It's no secret that I'm a big DynamoDB fan. I started using DynamoDB because of how well it worked with serverless applications, but I grew to love DynamoDB because of its consistent, predictable performance. It has made me wary of any service that has highly variable performance.
While I reach for DynamoDB first in my data persistence needs, it's not the right tool for every situation. Even when DynamoDB is a good fit, I may need to pair other services with DynamoDB to meet my application needs.

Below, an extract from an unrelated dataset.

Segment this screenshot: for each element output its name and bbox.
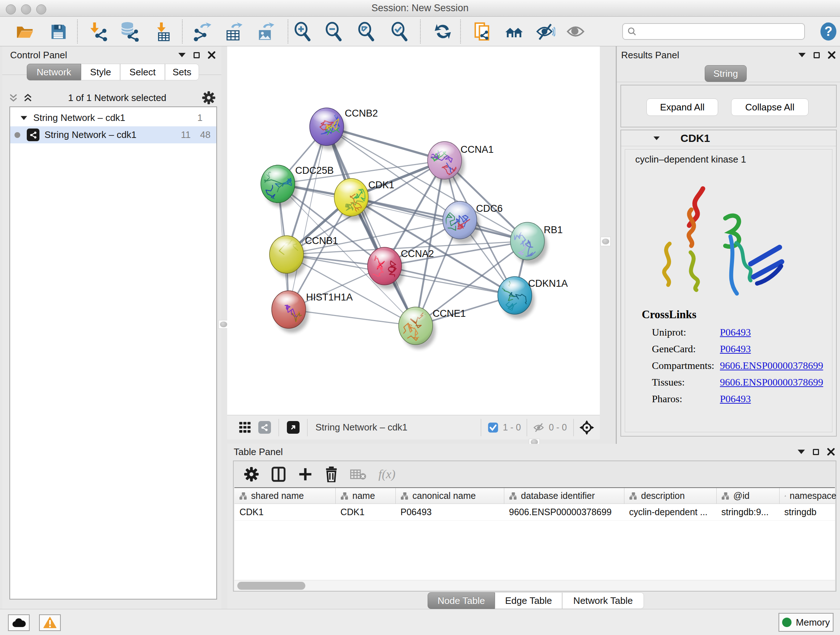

In this blog, we'll look at when to augment or even replace DynamoDB with a cache. We'll focus on three main patterns:
- Accelerate DynamoDB performance with a cache;
- Increasing DynamoDB scalability with a cache;
- Reducing DynamoDB costs with a cache.
For each pattern, we'll look at the reasons to consider a cache to augment or replace your DynamoDB usage and the key factors to consider.

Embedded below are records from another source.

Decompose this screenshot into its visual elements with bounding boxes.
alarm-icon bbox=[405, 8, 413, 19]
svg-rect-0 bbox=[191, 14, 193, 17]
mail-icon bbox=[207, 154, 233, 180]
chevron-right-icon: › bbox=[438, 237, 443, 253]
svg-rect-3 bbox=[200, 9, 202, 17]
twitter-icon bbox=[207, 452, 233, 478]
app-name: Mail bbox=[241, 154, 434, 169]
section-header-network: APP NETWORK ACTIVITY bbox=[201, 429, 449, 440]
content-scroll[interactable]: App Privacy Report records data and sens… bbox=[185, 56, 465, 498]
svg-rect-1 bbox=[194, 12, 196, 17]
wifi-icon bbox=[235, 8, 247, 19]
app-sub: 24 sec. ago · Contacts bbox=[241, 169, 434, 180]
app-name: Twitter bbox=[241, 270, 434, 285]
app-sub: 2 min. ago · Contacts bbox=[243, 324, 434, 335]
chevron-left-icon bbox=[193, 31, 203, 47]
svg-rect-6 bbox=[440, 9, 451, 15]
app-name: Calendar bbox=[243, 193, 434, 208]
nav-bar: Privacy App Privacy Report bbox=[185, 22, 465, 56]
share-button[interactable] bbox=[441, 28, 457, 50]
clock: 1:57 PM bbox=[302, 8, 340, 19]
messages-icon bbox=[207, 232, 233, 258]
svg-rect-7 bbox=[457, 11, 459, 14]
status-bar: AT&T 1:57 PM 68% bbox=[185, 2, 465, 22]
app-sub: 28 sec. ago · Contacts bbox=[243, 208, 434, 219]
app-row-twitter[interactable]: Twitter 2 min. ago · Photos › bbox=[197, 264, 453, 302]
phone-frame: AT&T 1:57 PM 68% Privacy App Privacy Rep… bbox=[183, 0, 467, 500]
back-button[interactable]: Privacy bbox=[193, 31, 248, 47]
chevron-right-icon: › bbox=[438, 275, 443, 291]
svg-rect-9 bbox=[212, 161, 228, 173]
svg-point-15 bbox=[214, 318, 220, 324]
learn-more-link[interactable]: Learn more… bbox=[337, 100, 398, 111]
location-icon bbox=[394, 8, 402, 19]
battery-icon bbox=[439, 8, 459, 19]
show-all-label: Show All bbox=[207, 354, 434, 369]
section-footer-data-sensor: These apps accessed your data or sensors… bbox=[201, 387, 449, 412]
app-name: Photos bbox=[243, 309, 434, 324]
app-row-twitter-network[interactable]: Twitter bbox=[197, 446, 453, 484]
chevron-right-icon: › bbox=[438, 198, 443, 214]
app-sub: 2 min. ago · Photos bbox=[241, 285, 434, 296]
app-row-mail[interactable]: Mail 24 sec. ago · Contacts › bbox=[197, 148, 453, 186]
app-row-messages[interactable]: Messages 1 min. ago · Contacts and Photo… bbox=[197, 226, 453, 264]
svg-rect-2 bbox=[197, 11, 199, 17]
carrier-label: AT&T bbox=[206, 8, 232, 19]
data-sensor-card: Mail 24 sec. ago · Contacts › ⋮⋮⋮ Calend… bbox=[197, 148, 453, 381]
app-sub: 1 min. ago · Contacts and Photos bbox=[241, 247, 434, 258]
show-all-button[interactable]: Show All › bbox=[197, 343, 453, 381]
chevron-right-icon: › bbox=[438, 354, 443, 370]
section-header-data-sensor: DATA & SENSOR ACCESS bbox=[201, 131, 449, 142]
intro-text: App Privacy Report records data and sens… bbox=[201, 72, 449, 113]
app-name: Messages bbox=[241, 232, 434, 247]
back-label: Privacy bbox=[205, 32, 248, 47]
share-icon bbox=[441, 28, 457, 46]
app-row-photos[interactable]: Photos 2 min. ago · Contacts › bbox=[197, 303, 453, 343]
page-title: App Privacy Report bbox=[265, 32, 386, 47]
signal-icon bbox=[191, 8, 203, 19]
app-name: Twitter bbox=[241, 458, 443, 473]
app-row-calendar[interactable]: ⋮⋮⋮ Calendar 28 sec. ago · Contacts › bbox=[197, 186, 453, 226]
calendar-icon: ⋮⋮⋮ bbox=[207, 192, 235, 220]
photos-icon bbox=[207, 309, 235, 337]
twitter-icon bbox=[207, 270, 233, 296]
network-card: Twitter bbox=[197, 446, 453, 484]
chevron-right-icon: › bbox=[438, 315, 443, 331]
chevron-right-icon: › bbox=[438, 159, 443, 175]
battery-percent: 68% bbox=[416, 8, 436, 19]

Accelerate DynamoDB performance with a cache
The first, and most obvious, reason to use a cache with DynamoDB is to improve performance. This is no surprise since blazing speed is the raison d'etre of caches.
I often talk about DynamoDB's fast performance, so this may be a surprise to some. But my point here is more subtle than pure speed.

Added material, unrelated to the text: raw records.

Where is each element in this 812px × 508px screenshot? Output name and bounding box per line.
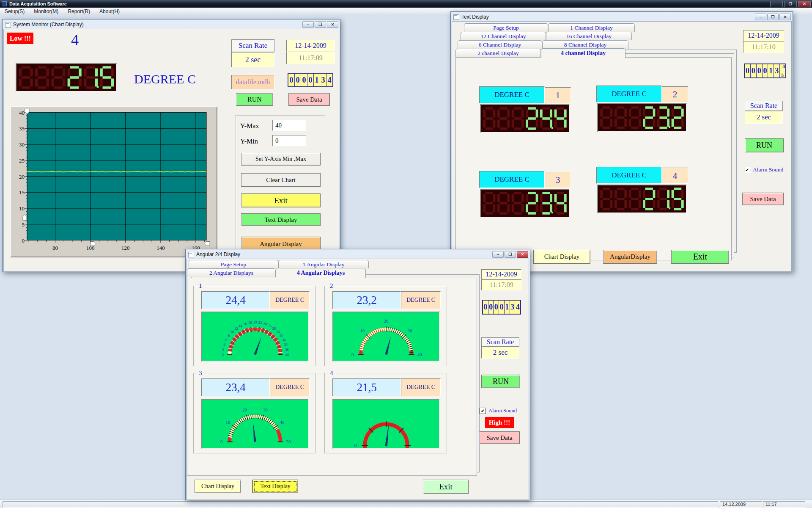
trend-chart[interactable]: 051015202530354080100120140160	[11, 107, 217, 257]
gauge-group-1: 1 24,4 DEGREE C 024681012141618202224262…	[193, 286, 316, 366]
text-window: Text Display – ❐ ✕ Page Setup 1 Channel …	[450, 11, 793, 272]
svg-text:5: 5	[22, 221, 25, 228]
restore-button[interactable]: ❐	[505, 251, 516, 258]
app-icon	[2, 1, 7, 6]
svg-text:34: 34	[282, 338, 286, 342]
tab-8-channel[interactable]: 8 Channel Display	[542, 40, 628, 49]
save-data-button[interactable]: Save Data	[479, 431, 520, 444]
tab-4-channel[interactable]: 4 channel Display	[541, 48, 625, 58]
text-display-button[interactable]: Text Display	[241, 213, 321, 226]
tab-4-angular[interactable]: 4 Angular Displays	[276, 268, 366, 278]
restore-button[interactable]: ❐	[767, 14, 779, 20]
menu-about[interactable]: About(H)	[95, 8, 124, 14]
text-window-title: Text Display	[461, 14, 489, 20]
svg-text:22: 22	[258, 320, 262, 325]
tab-12-channel[interactable]: 12 Channel Display	[461, 32, 546, 40]
channel-unit-label: DEGREE C	[596, 167, 662, 184]
gauge-value: 23,2	[332, 291, 401, 309]
tab-16-channel[interactable]: 16 Channel Display	[546, 32, 632, 40]
y-max-input[interactable]: 40	[272, 120, 306, 131]
form-icon	[5, 22, 11, 28]
clear-chart-button[interactable]: Clear Chart	[241, 173, 321, 187]
exit-button[interactable]: Exit	[423, 480, 469, 494]
svg-text:25: 25	[19, 157, 25, 164]
set-y-axis-button[interactable]: Set Y-Axis Min ,Max	[241, 153, 321, 166]
datafile-field[interactable]: datafile.mdb	[231, 75, 274, 89]
y-max-label: Y-Max	[240, 121, 266, 132]
svg-text:6: 6	[225, 338, 228, 342]
exit-button[interactable]: Exit	[671, 250, 729, 264]
svg-text:24: 24	[263, 322, 267, 326]
time-display: 11:17:09	[286, 52, 335, 64]
save-data-button[interactable]: Save Data	[742, 193, 784, 205]
tab-2-channel[interactable]: 2 channel Display	[455, 49, 541, 57]
chart-window-titlebar[interactable]: System Monitor (Chart Display) – ❐ ✕	[3, 20, 339, 29]
checkbox-checked-icon[interactable]: ✔	[744, 167, 750, 173]
svg-text:10: 10	[226, 420, 230, 425]
high-alarm-badge: High !!!	[485, 417, 514, 428]
minimize-button[interactable]: –	[755, 14, 766, 20]
angular-gauge: 01020304050	[201, 399, 309, 449]
angular-display-button[interactable]: AngularDisplay	[603, 250, 657, 264]
svg-text:36: 36	[284, 342, 288, 347]
tab-2-angular[interactable]: 2 Angular Displays	[187, 268, 276, 277]
tab-page-setup[interactable]: Page Setup	[189, 260, 278, 268]
svg-text:40: 40	[417, 352, 422, 357]
run-button[interactable]: RUN	[236, 93, 273, 106]
tab-1-channel[interactable]: 1 Channel Display	[548, 23, 635, 32]
scan-rate-label: Scan Rate	[231, 39, 274, 52]
gauge-unit: DEGREE C	[270, 291, 310, 309]
close-button[interactable]: ✕	[798, 1, 811, 7]
gauge-number: 4	[328, 369, 335, 377]
exit-button[interactable]: Exit	[241, 193, 321, 207]
tab-6-channel[interactable]: 6 Channel Display	[458, 40, 542, 49]
minimize-button[interactable]: –	[770, 1, 783, 7]
menu-monitor[interactable]: Monitor(M)	[29, 8, 63, 14]
svg-text:10: 10	[230, 330, 234, 334]
minimize-button[interactable]: –	[492, 251, 504, 258]
channel-unit-label: DEGREE C	[596, 86, 662, 102]
svg-text:20: 20	[253, 320, 257, 324]
svg-text:35: 35	[19, 125, 25, 132]
scan-rate-value: 2 sec	[231, 52, 274, 67]
angular-window-titlebar[interactable]: Angular 2/4 Display – ❐ ✕	[187, 250, 529, 259]
channel-number: 4	[66, 30, 83, 50]
restore-button[interactable]: ❐	[784, 1, 797, 7]
save-data-button[interactable]: Save Data	[288, 93, 330, 106]
scan-rate-label: Scan Rate	[745, 101, 783, 111]
y-min-input[interactable]: 0	[272, 135, 306, 146]
tab-page-setup[interactable]: Page Setup	[464, 23, 548, 32]
svg-text:30: 30	[408, 329, 412, 333]
chart-window-body: Low !!! 4 DEGREE C Scan Rate 2 sec dataf…	[3, 29, 339, 272]
text-window-titlebar[interactable]: Text Display – ❐ ✕	[452, 13, 792, 21]
scan-rate-value: 2 sec	[481, 347, 519, 359]
svg-text:15: 15	[19, 189, 25, 196]
svg-text:20: 20	[384, 319, 389, 323]
status-empty-panel	[3, 501, 718, 508]
status-bar: 14.12.2009 11:17	[0, 500, 812, 508]
text-display-button[interactable]: Text Display	[252, 480, 298, 493]
menu-report[interactable]: Report(R)	[63, 8, 95, 14]
channel-unit-1: DEGREE C 1	[479, 86, 571, 134]
tab-1-angular[interactable]: 1 Angular Display	[278, 260, 369, 268]
close-button[interactable]: ✕	[327, 21, 338, 28]
close-button[interactable]: ✕	[779, 14, 791, 20]
run-button[interactable]: RUN	[745, 138, 784, 152]
alarm-sound-checkbox-row[interactable]: ✔ Alarm Sound	[480, 408, 517, 414]
checkbox-checked-icon[interactable]: ✔	[480, 408, 486, 414]
svg-text:38: 38	[285, 348, 289, 352]
menu-setup[interactable]: Setup(S)	[0, 8, 29, 14]
svg-text:12: 12	[234, 326, 238, 331]
app-titlebar: Data Acquisition Software – ❐ ✕	[0, 0, 812, 8]
run-button[interactable]: RUN	[481, 375, 520, 388]
close-button[interactable]: ✕	[517, 251, 528, 258]
chart-display-button[interactable]: Chart Display	[195, 480, 241, 493]
maximize-button[interactable]: ❐	[315, 21, 326, 28]
4-channel-panel: DEGREE C 1 DEGREE C 2 DEGREE C 3 DEGREE …	[455, 57, 732, 260]
gauge-unit: DEGREE C	[401, 378, 441, 396]
chart-display-button[interactable]: Chart Display	[533, 250, 590, 264]
alarm-sound-checkbox-row[interactable]: ✔ Alarm Sound	[744, 166, 783, 173]
form-icon	[188, 252, 194, 257]
minimize-button[interactable]: –	[302, 21, 314, 28]
angular-gauge: 0	[332, 399, 440, 449]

Regarding DynamoDB's performance, I often show a chart like the following:
Notice how MySQL (or your relational database of choice) often gets slower as the amount of data in your database grows. In contrast, DynamoDB has the same performance even as the size of your table grows.
In showing this chart, I want to emphasize DynamoDB's performance is consistent, regardless of factors like database size or the number of concurrent queries. For a single-node system like most relational databases, more data and more queries leads to more contention for resources, which increases query latency.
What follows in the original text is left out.